== Provided material ==
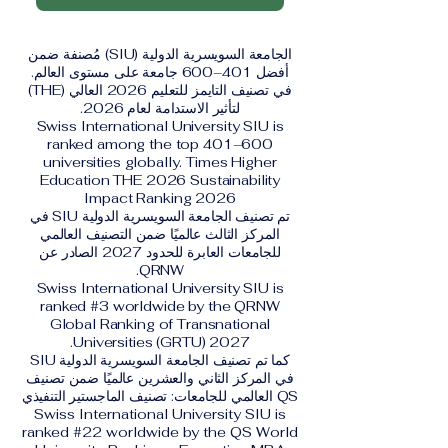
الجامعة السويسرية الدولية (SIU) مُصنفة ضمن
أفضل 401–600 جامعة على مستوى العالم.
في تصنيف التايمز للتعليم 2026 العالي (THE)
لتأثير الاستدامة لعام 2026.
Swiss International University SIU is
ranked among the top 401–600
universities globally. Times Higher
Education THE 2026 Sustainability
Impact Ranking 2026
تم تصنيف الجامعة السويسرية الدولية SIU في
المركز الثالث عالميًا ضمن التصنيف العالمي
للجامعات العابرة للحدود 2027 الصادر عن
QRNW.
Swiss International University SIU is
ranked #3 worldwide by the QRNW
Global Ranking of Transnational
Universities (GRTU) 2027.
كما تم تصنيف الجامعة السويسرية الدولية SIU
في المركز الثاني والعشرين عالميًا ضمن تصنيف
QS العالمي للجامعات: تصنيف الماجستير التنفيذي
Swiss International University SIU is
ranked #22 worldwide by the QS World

---

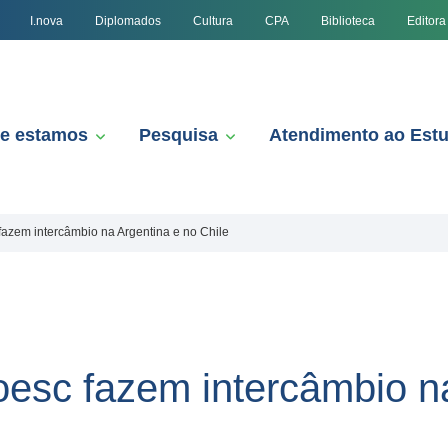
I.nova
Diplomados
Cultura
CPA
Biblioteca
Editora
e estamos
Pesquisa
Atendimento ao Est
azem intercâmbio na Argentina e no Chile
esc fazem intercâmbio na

== Assignment ==
Which lines hold the string "للجامعات"? Copy all of them from the data above.

== Solution to this problem ==
للجامعات العابرة للحدود 2027 الصادر عن
QS العالمي للجامعات: تصنيف الماجستير التنفيذي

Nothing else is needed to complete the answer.